Encoder vs. Decoder Models

The full encoder–decoder transformer has two stacks, but you do not always need both. Keep just the encoder, just the decoder, or both, and you get three families of model — BERT, GPT, and T5 — built from the same parts but pointed at different jobs. The deciding difference is almost entirely one thing: which way the attention is allowed to look.

Three families, line by line

Step 1 — encoder-only (BERT): bidirectional, for understanding. Stack only encoder blocks, with unmasked self-attention, so every position attends both left and right:

A_{ij} \ne 0 \ \text{ allowed for all } i, j \quad (\text{no mask}).

Two-sided context makes these models excellent at understanding a fixed input — classification, retrieval, tagging. They are pretrained by masked-language-modeling: blank out some tokens and predict them from both sides. What they cannot naturally do is generate left to right — every position has already seen the future.

Step 2 — decoder-only (GPT): causal, for generation. Stack only decoder blocks with causally masked self-attention, so each position sees only itself and the past:

A_{ij} = 0 \ \text{ for } j > i \quad (\text{lower-triangular}).

This makes "predict the next token" a genuine task at every position, so the model is great at generation. It is pretrained by plain next-token prediction on raw text — and this is the design behind modern large language models. (There is no separate encoder and so no cross-attention: a decoder-only model just attends over its own running context.)

Step 3 — encoder–decoder (T5, the original): for sequence-to-sequence. Keep both stacks: an unmasked encoder reads the source, a causally-masked decoder writes the output, and cross-attention bridges them:

\text{source} \xrightarrow{\text{encoder (unmasked)}} Z \xrightarrow{\text{cross-attn}} \text{decoder (masked)} \to \text{output}.

This is the natural fit for true sequence-to-sequence tasks like translation, where a distinct input is transformed into a distinct output.

Why decoder-only became the dominant LLM architecture

For a while the field split work across all three. Then decoder-only models won the scale race, and for reasons that compound. One simple objective: next-token prediction on any text whatsoever — no paired source/target needed, so the entire internet is training data. It scales beautifully: a single uniform stack, one loss, no encoder/decoder split to balance, which makes bigger-is-better engineering straightforward. In-context learning emerges: at sufficient scale these models follow instructions and learn from examples in the prompt, so a single decoder-only model handles translation, summarisation, and classification — the very tasks the other families specialised in — without changing architecture. The encoder–decoder's clean division of labour turned out to matter less than the decoder-only's clean, scalable objective.

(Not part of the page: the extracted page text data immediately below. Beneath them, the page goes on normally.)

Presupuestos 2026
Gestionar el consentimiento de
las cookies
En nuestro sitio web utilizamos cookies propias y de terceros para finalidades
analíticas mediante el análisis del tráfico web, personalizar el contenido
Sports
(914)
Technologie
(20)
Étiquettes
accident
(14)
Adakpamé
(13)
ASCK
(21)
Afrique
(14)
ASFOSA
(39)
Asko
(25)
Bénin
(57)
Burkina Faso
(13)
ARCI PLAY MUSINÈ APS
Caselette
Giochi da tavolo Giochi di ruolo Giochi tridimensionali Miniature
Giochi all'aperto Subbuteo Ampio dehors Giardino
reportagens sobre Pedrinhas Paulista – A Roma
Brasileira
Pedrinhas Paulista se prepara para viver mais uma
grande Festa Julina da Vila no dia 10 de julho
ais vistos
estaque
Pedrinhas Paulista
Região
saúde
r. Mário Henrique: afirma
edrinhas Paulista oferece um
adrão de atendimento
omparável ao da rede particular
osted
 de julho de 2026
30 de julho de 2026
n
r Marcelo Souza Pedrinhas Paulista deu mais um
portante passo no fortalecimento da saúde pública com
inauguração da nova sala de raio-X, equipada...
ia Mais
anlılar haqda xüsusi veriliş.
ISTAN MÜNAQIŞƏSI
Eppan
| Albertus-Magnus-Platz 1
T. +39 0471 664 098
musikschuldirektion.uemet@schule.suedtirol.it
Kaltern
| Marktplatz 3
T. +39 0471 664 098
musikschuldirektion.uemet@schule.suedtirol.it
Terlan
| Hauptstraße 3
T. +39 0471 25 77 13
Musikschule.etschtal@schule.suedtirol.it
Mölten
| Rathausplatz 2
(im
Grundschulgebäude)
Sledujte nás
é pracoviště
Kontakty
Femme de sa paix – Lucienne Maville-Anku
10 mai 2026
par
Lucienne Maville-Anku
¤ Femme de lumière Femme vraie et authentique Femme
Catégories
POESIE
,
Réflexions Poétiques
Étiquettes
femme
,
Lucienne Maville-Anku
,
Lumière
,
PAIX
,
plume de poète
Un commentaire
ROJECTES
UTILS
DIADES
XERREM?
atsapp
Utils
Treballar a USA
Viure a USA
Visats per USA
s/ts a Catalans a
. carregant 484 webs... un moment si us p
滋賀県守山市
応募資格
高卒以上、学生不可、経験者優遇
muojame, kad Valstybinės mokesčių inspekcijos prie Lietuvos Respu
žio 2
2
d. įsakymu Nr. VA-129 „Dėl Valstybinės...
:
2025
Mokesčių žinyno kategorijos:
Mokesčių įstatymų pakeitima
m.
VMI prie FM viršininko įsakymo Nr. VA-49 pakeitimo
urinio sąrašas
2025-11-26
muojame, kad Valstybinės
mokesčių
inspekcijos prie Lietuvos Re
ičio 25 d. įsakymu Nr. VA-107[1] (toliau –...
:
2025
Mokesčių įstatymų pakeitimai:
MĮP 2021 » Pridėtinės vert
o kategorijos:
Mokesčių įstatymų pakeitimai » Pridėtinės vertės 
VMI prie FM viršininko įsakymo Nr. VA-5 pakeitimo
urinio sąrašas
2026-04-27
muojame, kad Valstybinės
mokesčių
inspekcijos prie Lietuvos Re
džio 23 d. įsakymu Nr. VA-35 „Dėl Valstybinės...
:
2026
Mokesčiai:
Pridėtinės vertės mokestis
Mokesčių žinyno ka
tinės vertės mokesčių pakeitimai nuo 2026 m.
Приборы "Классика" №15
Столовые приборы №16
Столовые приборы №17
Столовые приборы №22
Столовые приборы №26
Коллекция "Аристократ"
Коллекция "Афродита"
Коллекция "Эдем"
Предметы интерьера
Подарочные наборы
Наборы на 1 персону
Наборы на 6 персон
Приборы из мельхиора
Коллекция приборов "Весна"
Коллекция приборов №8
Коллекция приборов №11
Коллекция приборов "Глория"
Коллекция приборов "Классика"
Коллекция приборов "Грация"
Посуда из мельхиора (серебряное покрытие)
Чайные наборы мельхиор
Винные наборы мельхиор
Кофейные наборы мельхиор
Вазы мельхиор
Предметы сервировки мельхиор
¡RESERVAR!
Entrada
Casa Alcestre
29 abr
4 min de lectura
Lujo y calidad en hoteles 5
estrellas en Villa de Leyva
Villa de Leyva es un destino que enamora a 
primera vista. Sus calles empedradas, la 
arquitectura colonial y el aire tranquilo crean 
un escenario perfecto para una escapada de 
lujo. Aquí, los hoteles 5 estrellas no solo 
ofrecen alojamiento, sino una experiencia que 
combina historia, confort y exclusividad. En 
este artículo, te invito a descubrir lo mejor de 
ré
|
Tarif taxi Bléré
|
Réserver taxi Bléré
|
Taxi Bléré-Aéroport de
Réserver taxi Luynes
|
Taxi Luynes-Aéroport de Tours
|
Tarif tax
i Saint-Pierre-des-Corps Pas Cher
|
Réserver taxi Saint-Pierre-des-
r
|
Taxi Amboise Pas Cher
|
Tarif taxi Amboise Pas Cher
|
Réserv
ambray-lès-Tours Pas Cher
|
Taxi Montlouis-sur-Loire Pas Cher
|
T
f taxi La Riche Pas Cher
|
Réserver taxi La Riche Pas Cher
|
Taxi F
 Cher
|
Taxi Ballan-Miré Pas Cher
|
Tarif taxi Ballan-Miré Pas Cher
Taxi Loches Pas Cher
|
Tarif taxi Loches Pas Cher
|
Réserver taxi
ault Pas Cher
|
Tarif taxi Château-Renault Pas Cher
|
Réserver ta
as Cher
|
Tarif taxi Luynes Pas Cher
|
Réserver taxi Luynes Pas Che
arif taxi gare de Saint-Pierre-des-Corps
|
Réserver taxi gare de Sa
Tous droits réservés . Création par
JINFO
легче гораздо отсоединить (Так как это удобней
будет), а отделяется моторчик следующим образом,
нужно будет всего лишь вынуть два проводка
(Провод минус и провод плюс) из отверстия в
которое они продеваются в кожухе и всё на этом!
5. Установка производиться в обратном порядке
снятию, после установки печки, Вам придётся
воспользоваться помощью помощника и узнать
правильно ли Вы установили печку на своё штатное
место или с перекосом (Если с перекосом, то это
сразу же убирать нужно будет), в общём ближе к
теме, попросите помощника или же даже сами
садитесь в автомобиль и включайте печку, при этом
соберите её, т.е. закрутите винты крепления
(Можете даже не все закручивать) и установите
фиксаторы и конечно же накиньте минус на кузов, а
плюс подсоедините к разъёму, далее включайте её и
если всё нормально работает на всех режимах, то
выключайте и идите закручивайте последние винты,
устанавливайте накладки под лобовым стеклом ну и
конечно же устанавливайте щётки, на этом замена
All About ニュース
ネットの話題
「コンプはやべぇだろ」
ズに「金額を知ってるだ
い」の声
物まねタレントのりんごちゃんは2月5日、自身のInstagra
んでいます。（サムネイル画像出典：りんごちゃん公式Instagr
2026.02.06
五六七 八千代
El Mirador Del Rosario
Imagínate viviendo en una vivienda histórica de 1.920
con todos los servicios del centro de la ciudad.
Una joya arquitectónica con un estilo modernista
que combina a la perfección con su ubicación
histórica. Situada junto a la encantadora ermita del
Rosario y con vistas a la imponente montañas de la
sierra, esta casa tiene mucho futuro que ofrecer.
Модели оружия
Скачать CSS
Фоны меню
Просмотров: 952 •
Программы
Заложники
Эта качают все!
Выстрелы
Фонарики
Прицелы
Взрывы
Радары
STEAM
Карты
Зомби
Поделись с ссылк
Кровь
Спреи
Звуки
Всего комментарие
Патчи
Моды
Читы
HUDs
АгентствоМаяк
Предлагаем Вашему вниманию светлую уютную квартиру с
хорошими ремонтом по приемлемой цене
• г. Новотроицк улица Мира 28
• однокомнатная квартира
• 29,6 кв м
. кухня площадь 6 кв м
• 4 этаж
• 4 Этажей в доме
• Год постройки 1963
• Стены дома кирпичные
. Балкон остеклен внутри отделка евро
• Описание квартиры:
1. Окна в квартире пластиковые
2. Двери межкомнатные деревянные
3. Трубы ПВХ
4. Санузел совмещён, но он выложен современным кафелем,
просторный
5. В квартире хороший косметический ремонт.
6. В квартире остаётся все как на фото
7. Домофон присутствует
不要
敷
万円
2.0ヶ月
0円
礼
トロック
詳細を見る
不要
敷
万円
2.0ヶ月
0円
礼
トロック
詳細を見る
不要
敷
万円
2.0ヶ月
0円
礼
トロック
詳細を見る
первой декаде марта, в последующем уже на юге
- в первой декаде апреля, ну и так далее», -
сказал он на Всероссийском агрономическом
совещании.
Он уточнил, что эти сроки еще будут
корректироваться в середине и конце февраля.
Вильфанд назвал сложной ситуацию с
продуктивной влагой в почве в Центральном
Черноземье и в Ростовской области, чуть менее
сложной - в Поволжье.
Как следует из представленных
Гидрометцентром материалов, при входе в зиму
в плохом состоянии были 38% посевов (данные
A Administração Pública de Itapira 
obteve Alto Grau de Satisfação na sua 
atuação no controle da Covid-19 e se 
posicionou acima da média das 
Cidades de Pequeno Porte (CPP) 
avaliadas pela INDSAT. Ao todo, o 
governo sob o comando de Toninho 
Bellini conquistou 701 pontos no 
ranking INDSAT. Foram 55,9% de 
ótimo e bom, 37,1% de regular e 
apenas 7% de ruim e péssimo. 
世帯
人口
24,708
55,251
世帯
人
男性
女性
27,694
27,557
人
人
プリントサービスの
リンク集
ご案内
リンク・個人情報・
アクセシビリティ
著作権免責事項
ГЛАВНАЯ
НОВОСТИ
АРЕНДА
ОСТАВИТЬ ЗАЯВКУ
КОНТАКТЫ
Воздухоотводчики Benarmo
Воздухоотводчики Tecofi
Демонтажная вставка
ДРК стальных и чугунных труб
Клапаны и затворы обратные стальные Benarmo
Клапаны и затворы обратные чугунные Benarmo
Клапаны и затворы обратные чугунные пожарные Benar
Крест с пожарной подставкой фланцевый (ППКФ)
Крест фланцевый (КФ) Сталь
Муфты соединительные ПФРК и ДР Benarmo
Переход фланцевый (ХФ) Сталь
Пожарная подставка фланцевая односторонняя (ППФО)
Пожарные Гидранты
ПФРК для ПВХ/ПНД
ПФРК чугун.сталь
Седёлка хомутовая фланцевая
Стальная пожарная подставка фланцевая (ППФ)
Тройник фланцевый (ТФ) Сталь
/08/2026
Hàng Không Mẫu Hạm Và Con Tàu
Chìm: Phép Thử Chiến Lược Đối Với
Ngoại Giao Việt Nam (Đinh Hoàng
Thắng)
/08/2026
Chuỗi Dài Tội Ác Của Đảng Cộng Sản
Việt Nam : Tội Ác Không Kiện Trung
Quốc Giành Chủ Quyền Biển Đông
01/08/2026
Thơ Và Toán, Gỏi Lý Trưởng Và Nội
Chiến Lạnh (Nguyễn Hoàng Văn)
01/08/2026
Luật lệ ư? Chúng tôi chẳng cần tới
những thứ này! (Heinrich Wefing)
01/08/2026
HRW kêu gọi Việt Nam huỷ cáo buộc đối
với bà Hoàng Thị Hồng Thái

Built from the same blocks, three families differ by attention pattern, pretraining objective, and use: The pattern (bidirectional vs. causal) and the objective decide what each family is good for.

Encoder–decoder models have an elegant story: a reader and a writer, each specialised. So why did the plainer decoder-only design come to dominate? Because elegance lost to scalability. Next-token prediction needs no aligned source–target pairs, so its training set is effectively all text ever written — orders of magnitude more than the parallel corpora seq2seq models feed on. The architecture is one homogeneous stack, which is far easier to scale to hundreds of billions of parameters than a two-tower model whose halves must be sized and balanced. And once large enough, decoder-only models exhibit in-context learning — absorbing a task from examples in the prompt — so the one model does translation, Q&A, and summarisation that previously demanded task-specific encoder–decoder setups. A simpler objective, scaled further, beat a smarter architecture scaled less. That lesson — favour what scales — is the through-line of the modern era.

The three patterns, side by side

Switch between the three families and watch the attention grid change. Encoder-only is a full grid — every position attends everywhere (bidirectional). Decoder-only is a lower-triangular grid — each position attends only to itself and the past (causal). Encoder–decoder shows the cross pattern: decoder rows attending over encoder columns, the bridge between the two stacks. Same cells, different masks — and that difference is what each family is for.